ABS plastic is a tough, hard plastic used in applications requiring shock resistance. The polymer consists of three monomer units: acrylonitrile \(\left(\mathrm{C}_{3} \mathrm{H}_{3} \mathrm{N}\right),\) butadiene \(\left(\mathrm{C}_{4} \mathrm{H}_{6}\right),\) and styrene \(\left(\mathrm{C}_{8} \mathrm{H}_{8}\right)\) a. A sample of ABS plastic contains 8.80\(\% \mathrm{N}\) by mass. It took 0.605 \(\mathrm{g}\) of \(\mathrm{Br}_{2}\) to react completely with a \(1.20-\mathrm{g}\) sample of \(\mathrm{ABS}\) plastic. Bromine reacts \(1 : 1\) (by moles) with the butadiene molecules in the polymer and nothing else. What is the percent by mass of acrylonitrile and butadiene in this polymer? b. What are the relative numbers of each of the monomer units in this polymer?

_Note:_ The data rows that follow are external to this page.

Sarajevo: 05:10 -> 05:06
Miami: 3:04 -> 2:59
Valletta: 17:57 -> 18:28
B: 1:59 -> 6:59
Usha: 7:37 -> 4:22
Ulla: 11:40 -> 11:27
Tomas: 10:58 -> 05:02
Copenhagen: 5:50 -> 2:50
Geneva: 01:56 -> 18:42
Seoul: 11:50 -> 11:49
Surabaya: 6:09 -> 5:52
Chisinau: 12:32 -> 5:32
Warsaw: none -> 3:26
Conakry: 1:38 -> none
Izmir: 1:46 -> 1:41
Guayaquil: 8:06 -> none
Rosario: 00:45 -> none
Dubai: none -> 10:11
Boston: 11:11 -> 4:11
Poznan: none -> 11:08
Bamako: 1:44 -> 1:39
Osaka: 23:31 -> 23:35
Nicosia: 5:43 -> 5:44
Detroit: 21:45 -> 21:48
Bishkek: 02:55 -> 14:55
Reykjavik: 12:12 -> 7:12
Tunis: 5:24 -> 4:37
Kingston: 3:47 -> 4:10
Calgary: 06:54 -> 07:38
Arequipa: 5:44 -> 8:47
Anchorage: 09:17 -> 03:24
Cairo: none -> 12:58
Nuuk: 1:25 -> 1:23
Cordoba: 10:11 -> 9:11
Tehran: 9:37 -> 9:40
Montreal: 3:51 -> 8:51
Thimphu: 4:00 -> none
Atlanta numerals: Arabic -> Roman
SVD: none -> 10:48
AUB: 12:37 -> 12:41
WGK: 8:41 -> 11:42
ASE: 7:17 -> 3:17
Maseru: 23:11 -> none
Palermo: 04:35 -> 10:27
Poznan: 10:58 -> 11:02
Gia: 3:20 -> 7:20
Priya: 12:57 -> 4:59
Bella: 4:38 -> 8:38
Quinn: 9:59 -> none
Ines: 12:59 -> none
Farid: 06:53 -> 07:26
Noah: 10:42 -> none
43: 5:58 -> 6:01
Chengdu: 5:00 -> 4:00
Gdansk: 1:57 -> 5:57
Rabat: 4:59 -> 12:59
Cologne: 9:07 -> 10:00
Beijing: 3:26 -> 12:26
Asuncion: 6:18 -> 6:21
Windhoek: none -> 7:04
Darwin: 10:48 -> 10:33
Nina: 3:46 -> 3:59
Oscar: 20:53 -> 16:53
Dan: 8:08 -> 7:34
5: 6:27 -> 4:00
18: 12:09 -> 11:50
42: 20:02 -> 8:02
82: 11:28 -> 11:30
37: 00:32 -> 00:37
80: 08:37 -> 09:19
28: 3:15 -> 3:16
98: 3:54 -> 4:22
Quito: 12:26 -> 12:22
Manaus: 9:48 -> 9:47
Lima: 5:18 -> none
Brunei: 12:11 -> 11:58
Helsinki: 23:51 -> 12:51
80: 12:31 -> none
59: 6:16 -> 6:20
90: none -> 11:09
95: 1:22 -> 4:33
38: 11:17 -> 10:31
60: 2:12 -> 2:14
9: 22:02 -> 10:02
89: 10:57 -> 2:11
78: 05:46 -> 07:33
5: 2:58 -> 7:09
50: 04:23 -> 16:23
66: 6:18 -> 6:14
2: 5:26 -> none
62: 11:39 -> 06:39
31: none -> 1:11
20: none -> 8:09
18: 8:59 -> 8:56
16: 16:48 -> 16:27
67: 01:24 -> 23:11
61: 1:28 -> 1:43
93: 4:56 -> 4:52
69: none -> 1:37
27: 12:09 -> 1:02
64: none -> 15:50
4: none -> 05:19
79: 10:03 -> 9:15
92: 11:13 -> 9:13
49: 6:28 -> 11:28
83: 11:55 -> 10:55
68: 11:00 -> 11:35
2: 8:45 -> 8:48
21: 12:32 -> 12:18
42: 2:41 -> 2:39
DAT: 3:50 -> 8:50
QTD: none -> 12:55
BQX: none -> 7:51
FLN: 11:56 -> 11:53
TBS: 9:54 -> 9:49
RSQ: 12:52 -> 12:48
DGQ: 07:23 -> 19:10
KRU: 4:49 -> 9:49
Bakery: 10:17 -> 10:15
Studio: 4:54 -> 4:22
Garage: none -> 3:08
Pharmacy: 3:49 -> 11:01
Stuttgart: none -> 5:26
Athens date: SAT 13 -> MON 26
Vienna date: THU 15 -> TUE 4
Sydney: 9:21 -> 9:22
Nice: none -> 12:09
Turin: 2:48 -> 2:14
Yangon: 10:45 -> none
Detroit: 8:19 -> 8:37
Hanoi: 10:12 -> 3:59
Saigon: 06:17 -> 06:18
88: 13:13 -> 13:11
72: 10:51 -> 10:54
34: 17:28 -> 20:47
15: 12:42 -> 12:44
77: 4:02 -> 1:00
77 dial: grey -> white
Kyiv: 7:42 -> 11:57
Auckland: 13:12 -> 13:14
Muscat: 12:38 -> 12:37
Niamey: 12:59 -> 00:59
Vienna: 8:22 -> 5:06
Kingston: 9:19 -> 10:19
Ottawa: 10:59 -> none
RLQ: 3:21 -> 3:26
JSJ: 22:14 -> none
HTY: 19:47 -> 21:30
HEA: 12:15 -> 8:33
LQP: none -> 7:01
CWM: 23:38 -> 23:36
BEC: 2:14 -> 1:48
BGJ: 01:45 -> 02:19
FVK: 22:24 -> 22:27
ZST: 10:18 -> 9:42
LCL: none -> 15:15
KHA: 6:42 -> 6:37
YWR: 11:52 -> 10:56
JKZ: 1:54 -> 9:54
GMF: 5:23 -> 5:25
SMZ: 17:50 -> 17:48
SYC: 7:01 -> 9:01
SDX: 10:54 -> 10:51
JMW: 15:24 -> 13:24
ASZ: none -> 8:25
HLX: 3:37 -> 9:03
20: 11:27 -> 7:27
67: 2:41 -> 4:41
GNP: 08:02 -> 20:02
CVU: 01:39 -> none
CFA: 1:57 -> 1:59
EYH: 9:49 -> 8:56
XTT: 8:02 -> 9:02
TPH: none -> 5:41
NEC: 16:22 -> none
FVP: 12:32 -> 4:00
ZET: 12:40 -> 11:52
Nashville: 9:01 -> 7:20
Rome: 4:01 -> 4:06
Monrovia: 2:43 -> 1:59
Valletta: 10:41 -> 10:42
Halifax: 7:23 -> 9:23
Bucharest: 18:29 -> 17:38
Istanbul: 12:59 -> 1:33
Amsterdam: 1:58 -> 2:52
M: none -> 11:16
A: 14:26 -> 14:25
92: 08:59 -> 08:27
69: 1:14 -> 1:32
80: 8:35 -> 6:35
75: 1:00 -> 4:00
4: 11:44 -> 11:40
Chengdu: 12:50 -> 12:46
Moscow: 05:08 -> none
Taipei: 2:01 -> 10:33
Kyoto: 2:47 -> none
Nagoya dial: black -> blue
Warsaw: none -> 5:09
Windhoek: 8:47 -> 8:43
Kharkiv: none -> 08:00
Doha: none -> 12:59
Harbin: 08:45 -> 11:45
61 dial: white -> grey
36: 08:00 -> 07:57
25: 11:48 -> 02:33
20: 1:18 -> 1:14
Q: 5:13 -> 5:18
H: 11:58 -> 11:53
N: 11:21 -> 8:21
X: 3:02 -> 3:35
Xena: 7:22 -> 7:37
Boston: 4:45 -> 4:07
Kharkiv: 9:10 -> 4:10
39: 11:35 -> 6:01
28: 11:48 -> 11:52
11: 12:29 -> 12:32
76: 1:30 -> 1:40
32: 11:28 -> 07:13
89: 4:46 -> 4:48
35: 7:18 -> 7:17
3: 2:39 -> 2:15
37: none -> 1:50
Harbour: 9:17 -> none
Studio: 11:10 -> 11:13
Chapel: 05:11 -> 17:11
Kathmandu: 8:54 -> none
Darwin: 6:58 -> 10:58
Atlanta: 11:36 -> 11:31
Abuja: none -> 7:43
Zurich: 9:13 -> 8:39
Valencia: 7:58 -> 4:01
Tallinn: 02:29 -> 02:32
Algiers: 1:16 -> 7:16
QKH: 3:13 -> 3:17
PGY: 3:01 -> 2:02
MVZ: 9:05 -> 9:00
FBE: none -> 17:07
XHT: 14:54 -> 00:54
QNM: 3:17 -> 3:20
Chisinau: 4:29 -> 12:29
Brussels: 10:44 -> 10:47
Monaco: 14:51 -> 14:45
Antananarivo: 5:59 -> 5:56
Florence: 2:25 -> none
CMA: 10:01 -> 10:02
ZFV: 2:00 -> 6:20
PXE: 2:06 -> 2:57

Given that the sample contains 8.80% of Nitrogen by mass. We can use this information to find the moles of Nitrogen. Moles of Nitrogen = (8.80% of 1.20 g) / (Molecular weight of N) = (0.088*1.20 g) / 14.01 g/mol = 0.007556 mol

Since each acrylonitrile molecule \(\left(\mathrm{C}_{3} \mathrm{H}_{3} \mathrm{N}\right)\) contains one Nitrogen atom, the moles of acrylonitrile are equal to the moles of Nitrogen. Moles of Acrylonitrile = Moles of Nitrogen = 0.007556 mol

We are given that Bromine reacts \(1:1\) (by moles) with butadiene molecules in the polymer. Therefore, the moles of butadiene can be found from the moles of Bromine that reacted with the butadiene. Moles of Bromine = 0.605 g / (Molecular weight of Br2) = 0.605 g / 159.80 g/mol = 0.003787 mol Since Bromine reacts with Butadiene in a 1:1 ratio, Moles of Butadiene = Moles of Bromine = 0.003787 mol

We have calculated the moles of Acrylonitrile and Butadiene in the ABS sample. Now, we can find their mass using their molecular weights. Mass of Acrylonitrile = Moles of Acrylonitrile * (Molecular weight of Acrylonitrile) = 0.007556 mol * 53.06 g/mol = 0.40096 g Mass of Butadiene = Moles of Butadiene * (Molecular weight of Butadiene) = 0.003787 mol * 54.09 g/mol = 0.20487 g

Percent by mass of a component is given by the ratio of its mass to the total mass of the sample and multiplied by 100. Percent by mass of Acrylonitrile = (Mass of Acrylonitrile / Total mass of ABS sample) * 100 = (0.40096 g / 1.20 g) * 100 = 33.42 % Percent by mass of Butadiene = (Mass of Butadiene / Total mass of ABS sample) * 100 = (0.20487g / 1.20 g) * 100 = 17.07 %

Since the total mass of the ABS sample is given, we can first find the mass of Styrene in the sample and then calculate its moles. Mass of Styrene = Total mass of ABS sample - Mass of Acrylonitrile - Mass of Butadiene = 1.20 g - 0.40096 g - 0.20487 g = 0.59417 g Moles of Styrene = Mass of Styrene / (Molecular weight of Styrene) = 0.59417g / 104.15 g/mol = 0.005707 mol

We will divide the moles of each monomer unit (Acrylonitrile, Butadiene, and Styrene) by the smallest moles value to get their relative numbers. Relative numbers of Acrylonitrile, Butadiene, and Styrene are given by: Relative number of Acrylonitrile = Moles of Acrylonitrile / Smallest moles value = 0.007556 mol / 0.003787 mol = 1.995 ≈ 2 Relative number of Butadiene = Moles of Butadiene / Smallest moles value = 0.003787 mol / 0.003787 mol = 1 Relative number of Styrene = Moles of Styrene / Smallest moles value = 0.005707 mol / 0.003787 mol = 1.506 ≈ 1.5 Thus, the relative numbers of Acrylonitrile, Butadiene, and Styrene in the ABS polymer are approximately 2:1:1.5. Answer: a. Percent by mass of Acrylonitrile in the ABS polymer is 33.42%, and Percent by mass of Butadiene is 17.07%. b. The relative numbers of the monomer units in this polymer are approximately 2:1:1.5 for Acrylonitrile, Butadiene, and Styrene, respectively.